³ Key Laboratory of Songliao Aquatic Environment of Ministry of Education, Jilin Jianzhu University, Changchun, China.

Abstract

Wound infections are serious medical complications that can endanger human health. Latest researches show that conductive composite materials may make endogenous/exogenous electrical stimulation more effective, guide/comb cell migration to the wound, and subsequently promote wound healing. To accelerate infected wound healing, a novel medical silver nanoparticle-doped conductive polymer-based hydrogel system (Ag NPs/CPH) dressing with good conductivity, biocompatibility, and mechanical and antibacterial properties was fabricated. For the hydrogel dressing, Ag NPs/CPH, polyvinyl alcohol (PVA), and gelatin were used as the host matrix materials, and phytic acid (PA) was used as the cross-linking agent to introduce conductive polyaniline into the matrix, with antibacterial Ag NPs loaded via impregnation.
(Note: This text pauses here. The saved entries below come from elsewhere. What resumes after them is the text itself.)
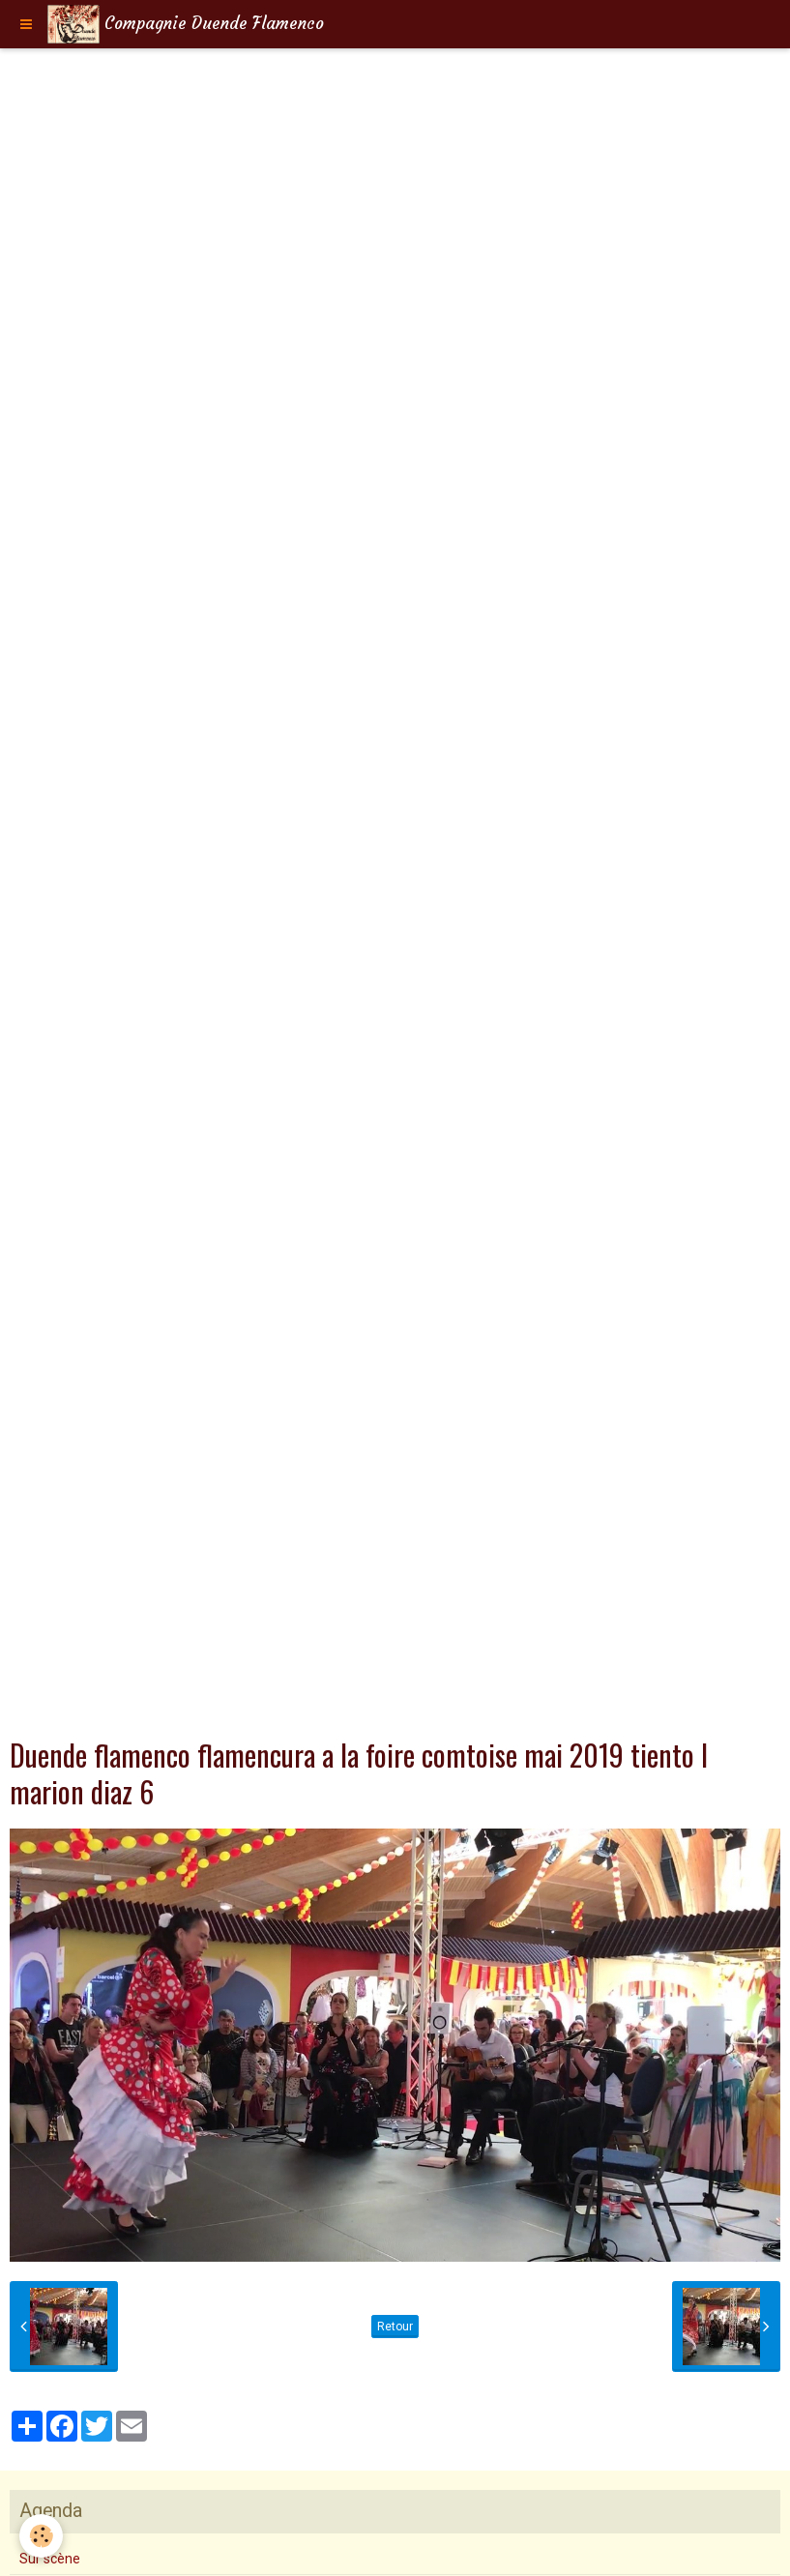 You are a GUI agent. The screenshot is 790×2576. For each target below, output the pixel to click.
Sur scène (49, 2558)
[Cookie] (41, 2536)
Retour (395, 2326) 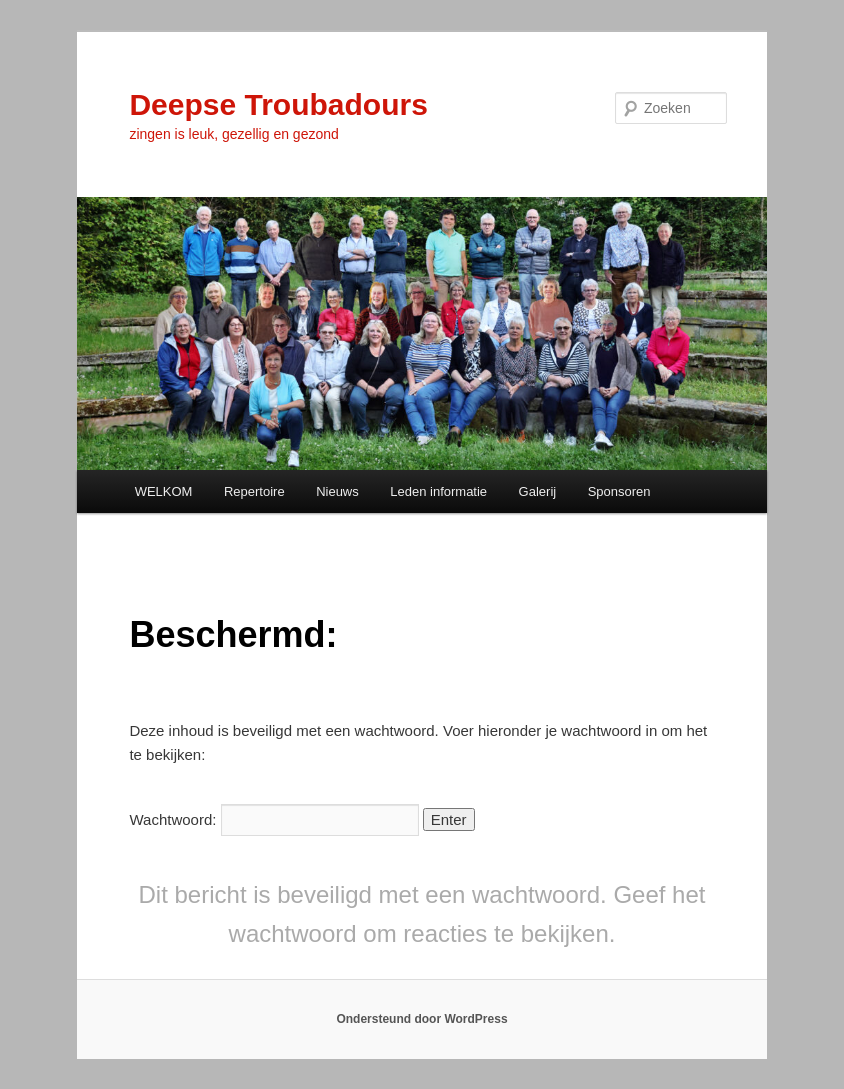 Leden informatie (438, 491)
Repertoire (254, 491)
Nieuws (337, 491)
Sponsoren (619, 491)
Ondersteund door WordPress (421, 1019)
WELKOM (164, 491)
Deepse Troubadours (278, 104)
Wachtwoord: (273, 819)
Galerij (538, 491) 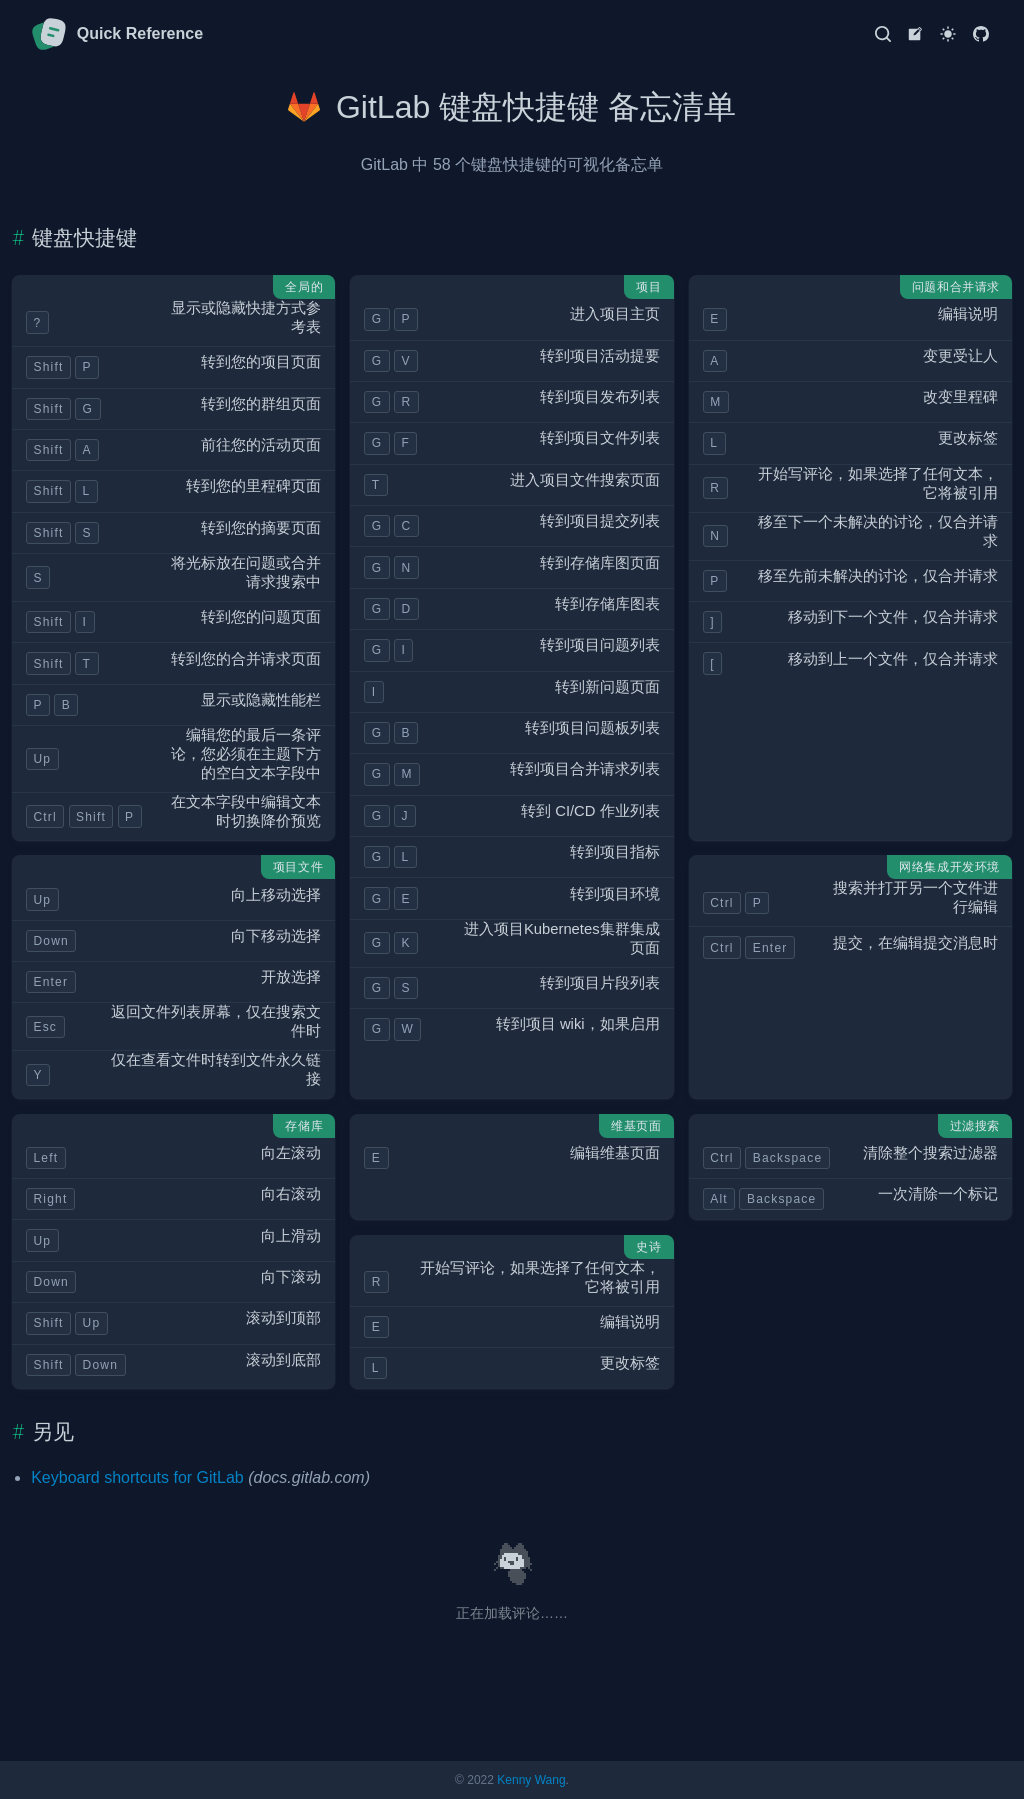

After a series of analyses, the material containing 5 wt% of PVA by concentration, 1.5 wt% gelatin, 600 μL of AN reactive volume, and 600 μL of PA reactive volume was chosen for Ag NPs/CPH preparation. XPS and FTIR analysis had been further used to characterize the composition of the prepared Ag NPs/CPH. The test on the swelling property showed that the hydrogels had abundant pores with good water absorption (≈140% within 12 h). They can be loaded and continuously release Ag NPs. Thus, the prepared Ag NPs/CPH showed excellent antibacterial property with increasing duration of immersion of Ag NPs. Additionally, to evaluate in vivo safety, CCK-8 experiments of HaCat, LO2 and 293T cells were treated with different concentrations of the Ag NPs/CPH hydrogel soaking solution. The experimental results showed the Ag NPs/CPH had no significant inhibitory effect on any of the cells. Finally, an innovative infection and inflammation model was designed to evaluate the prepared Ag NPs/CPH hydrogel dressing for the treatment of severely infected wounds. The results showed that even when infected with bacteria for long periods of time (more than 20 h), the proposed conductive antibacterial hydrogel could treat severely infected wounds.

Keywords: Ag nanoparticles; bacteriostatic medical hydrogel; conductivity; infected wound healing; new animal model.